GIVEN ENTRIES:
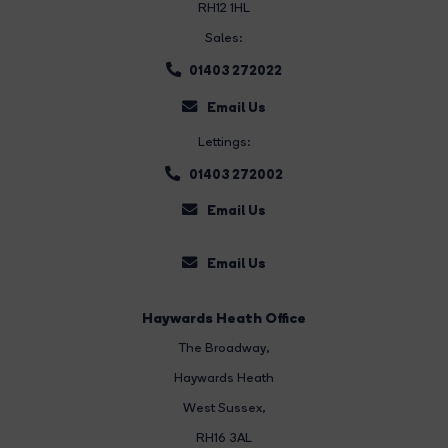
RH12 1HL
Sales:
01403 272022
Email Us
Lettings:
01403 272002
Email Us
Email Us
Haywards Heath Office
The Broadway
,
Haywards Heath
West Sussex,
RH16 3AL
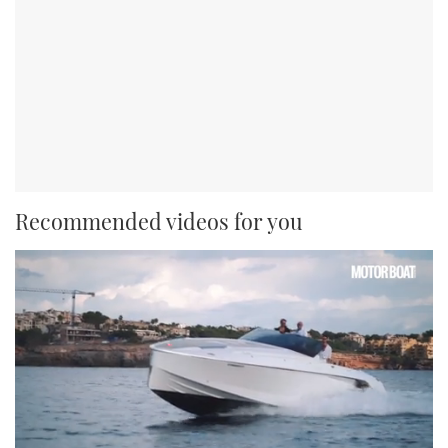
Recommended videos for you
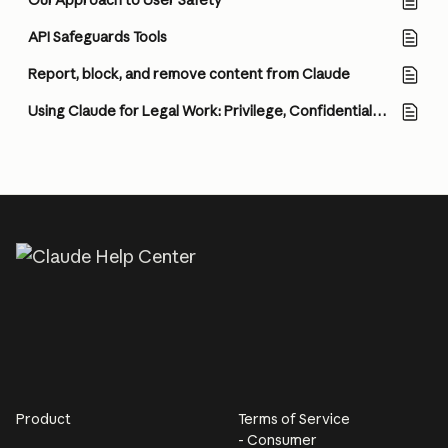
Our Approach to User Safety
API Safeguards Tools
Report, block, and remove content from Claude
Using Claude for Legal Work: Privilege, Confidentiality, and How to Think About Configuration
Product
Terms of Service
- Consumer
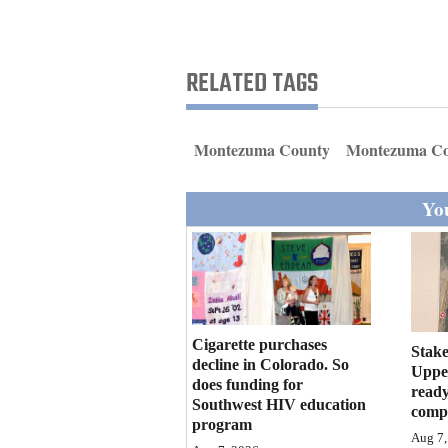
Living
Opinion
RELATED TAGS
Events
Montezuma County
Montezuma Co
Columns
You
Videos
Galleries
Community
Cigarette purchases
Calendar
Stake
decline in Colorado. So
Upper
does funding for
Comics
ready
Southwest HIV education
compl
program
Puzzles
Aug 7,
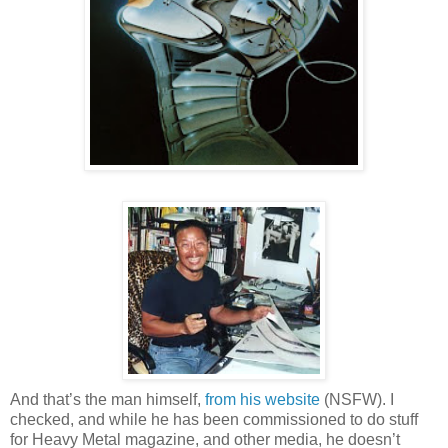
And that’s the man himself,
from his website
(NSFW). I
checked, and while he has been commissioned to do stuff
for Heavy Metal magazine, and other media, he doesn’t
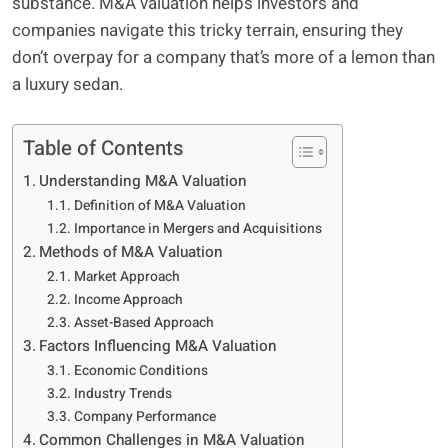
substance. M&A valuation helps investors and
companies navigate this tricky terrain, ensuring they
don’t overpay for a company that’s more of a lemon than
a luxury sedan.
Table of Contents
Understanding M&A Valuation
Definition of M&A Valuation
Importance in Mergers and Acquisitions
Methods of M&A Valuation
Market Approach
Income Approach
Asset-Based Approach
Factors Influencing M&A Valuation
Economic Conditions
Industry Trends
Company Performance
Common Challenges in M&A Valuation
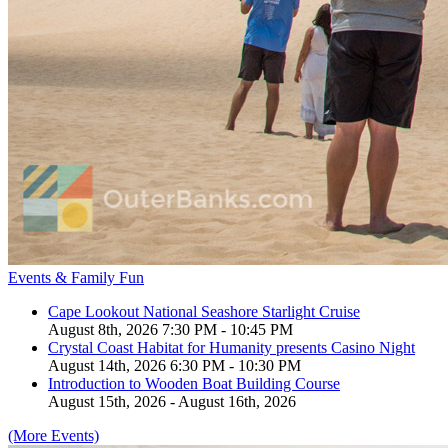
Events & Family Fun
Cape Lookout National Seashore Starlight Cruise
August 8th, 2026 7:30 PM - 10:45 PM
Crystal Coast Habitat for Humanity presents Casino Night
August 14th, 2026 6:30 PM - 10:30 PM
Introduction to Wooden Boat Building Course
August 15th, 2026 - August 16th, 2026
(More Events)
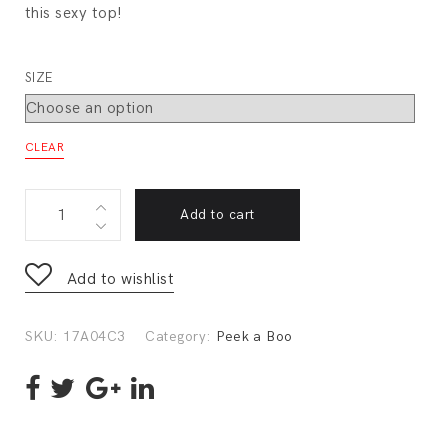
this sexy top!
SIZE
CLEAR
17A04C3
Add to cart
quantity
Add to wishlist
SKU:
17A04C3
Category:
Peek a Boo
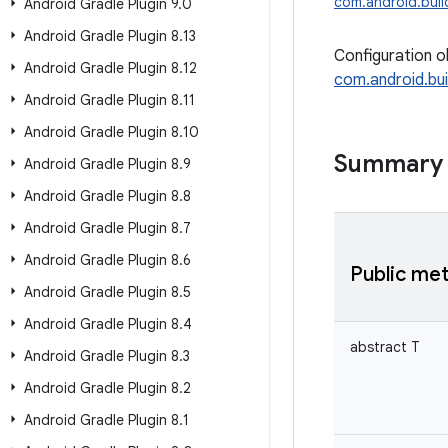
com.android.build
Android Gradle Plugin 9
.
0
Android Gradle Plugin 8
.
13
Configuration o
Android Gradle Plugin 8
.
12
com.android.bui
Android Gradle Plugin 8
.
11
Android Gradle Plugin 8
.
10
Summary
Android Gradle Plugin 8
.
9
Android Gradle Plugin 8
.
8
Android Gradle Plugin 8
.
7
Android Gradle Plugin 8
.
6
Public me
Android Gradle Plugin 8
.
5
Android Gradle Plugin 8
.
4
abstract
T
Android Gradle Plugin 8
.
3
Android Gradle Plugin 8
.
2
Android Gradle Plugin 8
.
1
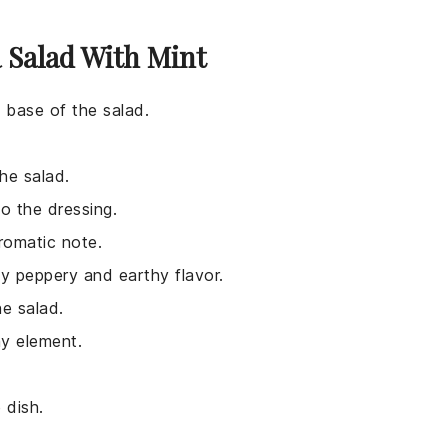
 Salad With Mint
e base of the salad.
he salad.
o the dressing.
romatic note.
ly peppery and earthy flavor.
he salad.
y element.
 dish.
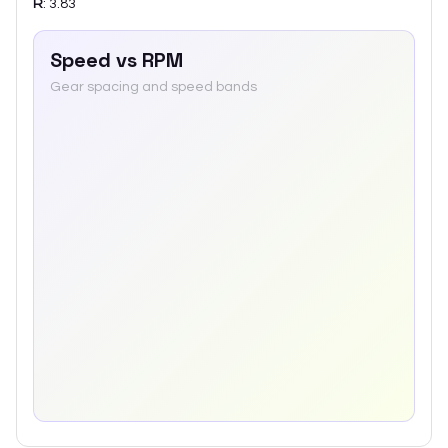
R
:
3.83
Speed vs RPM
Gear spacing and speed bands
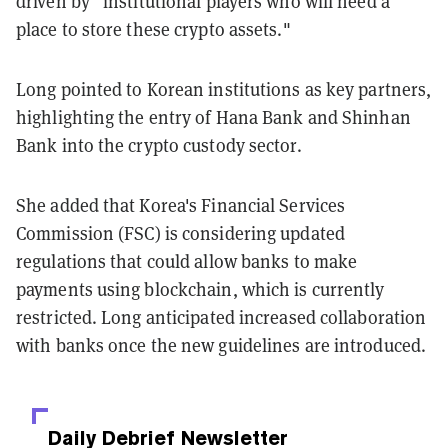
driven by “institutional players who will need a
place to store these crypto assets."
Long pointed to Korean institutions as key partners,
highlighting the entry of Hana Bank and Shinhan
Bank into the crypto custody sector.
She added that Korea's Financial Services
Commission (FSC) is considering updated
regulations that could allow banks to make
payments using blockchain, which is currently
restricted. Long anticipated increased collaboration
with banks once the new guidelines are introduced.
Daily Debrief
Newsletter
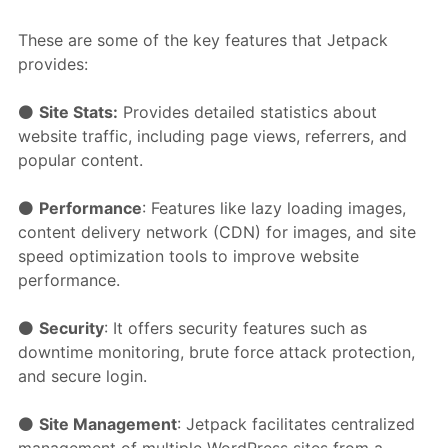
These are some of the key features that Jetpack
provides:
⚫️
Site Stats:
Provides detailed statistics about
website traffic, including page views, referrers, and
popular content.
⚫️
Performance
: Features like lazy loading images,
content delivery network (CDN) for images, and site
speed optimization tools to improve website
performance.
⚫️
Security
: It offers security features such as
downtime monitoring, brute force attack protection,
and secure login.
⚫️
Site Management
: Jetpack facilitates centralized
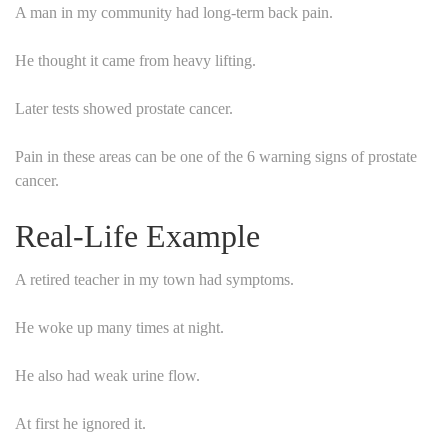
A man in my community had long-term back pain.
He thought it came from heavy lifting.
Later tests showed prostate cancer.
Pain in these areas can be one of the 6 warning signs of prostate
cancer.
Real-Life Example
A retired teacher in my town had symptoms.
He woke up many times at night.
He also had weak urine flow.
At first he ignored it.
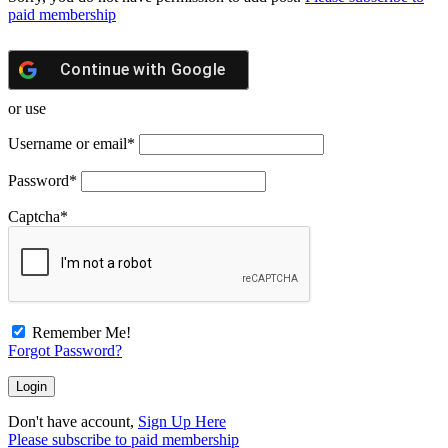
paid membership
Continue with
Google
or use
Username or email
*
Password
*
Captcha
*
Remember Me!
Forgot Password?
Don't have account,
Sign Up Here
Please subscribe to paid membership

YOUR ASSIGNMENT: Return every line of the listing exactly, leaving its pictures behind.

SOLVED PROBLEM:
RH12 1HL
Sales:
01403 272022
Email Us
Lettings:
01403 272002
Email Us
Email Us
Haywards Heath Office
The Broadway
,
Haywards Heath
West Sussex,
RH16 3AL
Recommended videos for you
Our Approach to User Safety
API Safeguards Tools
Report, block, and remove content from Claude
Using Claude for Legal Work: Privilege, Confidentiality, and How to Think About Configuration
Product
Terms of Service
- Consumer
Living
Opinion
RELATED TAGS
Events
Montezuma County
Montezuma Co
Columns
You
Videos
Galleries
Community
Cigarette purchases
Calendar
Stake
decline in Colorado. So
Upper
does funding for
Comics
ready
Southwest HIV education
compl
program
Puzzles
Aug 7,
And that’s the man himself,
from his website
(NSFW). I
checked, and while he has been commissioned to do stuff
for Heavy Metal magazine, and other media, he doesn’t
substance. M&A valuation helps investors and
companies navigate this tricky terrain, ensuring they
don’t overpay for a company that’s more of a lemon than
a luxury sedan.
Table of Contents
Understanding M&A Valuation
Definition of M&A Valuation
Importance in Mergers and Acquisitions
Methods of M&A Valuation
Market Approach
Income Approach
Asset-Based Approach
Factors Influencing M&A Valuation
Economic Conditions
Industry Trends
Company Performance
Common Challenges in M&A Valuation
Events & Family Fun
Cape Lookout National Seashore Starlight Cruise
August 8th, 2026 7:30 PM - 10:45 PM
Crystal Coast Habitat for Humanity presents Casino Night
August 14th, 2026 6:30 PM - 10:30 PM
Introduction to Wooden Boat Building Course
August 15th, 2026 - August 16th, 2026
(More Events)
this sexy top!
SIZE
CLEAR
17A04C3
Add to cart
quantity
Add to wishlist
SKU:
17A04C3
Category:
Peek a Boo
com.android.build
Android Gradle Plugin 9
.
0
Android Gradle Plugin 8
.
13
Configuration o
Android Gradle Plugin 8
.
12
com.android.bui
Android Gradle Plugin 8
.
11
Android Gradle Plugin 8
.
10
Summary
Android Gradle Plugin 8
.
9
Android Gradle Plugin 8
.
8
Android Gradle Plugin 8
.
7
Android Gradle Plugin 8
.
6
Public me
Android Gradle Plugin 8
.
5
Android Gradle Plugin 8
.
4
abstract
T
Android Gradle Plugin 8
.
3
Android Gradle Plugin 8
.
2
Android Gradle Plugin 8
.
1
 Salad With Mint
e base of the salad.
he salad.
o the dressing.
romatic note.
ly peppery and earthy flavor.
he salad.
y element.
 dish.
R
:
3.83
Speed vs RPM
Gear spacing and speed bands
driven by “institutional players who will need a
place to store these crypto assets."
Long pointed to Korean institutions as key partners,
highlighting the entry of Hana Bank and Shinhan
Bank into the crypto custody sector.
She added that Korea's Financial Services
Commission (FSC) is considering updated
regulations that could allow banks to make
payments using blockchain, which is currently
restricted. Long anticipated increased collaboration
with banks once the new guidelines are introduced.
Daily Debrief
Newsletter
These are some of the key features that Jetpack
provides:
⚫️
Site Stats:
Provides detailed statistics about
website traffic, including page views, referrers, and
popular content.
⚫️
Performance
: Features like lazy loading images,
content delivery network (CDN) for images, and site
speed optimization tools to improve website
performance.
⚫️
Security
: It offers security features such as
downtime monitoring, brute force attack protection,
and secure login.
⚫️
Site Management
: Jetpack facilitates centralized
A man in my community had long-term back pain.
He thought it came from heavy lifting.
Later tests showed prostate cancer.
Pain in these areas can be one of the 6 warning signs of prostate
cancer.
Real-Life Example
A retired teacher in my town had symptoms.
He woke up many times at night.
He also had weak urine flow.
At first he ignored it.
paid membership
Continue with
Google
or use
Username or email
*
Password
*
Captcha
*
Remember Me!
Forgot Password?
Don't have account,
Sign Up Here
Please subscribe to paid membership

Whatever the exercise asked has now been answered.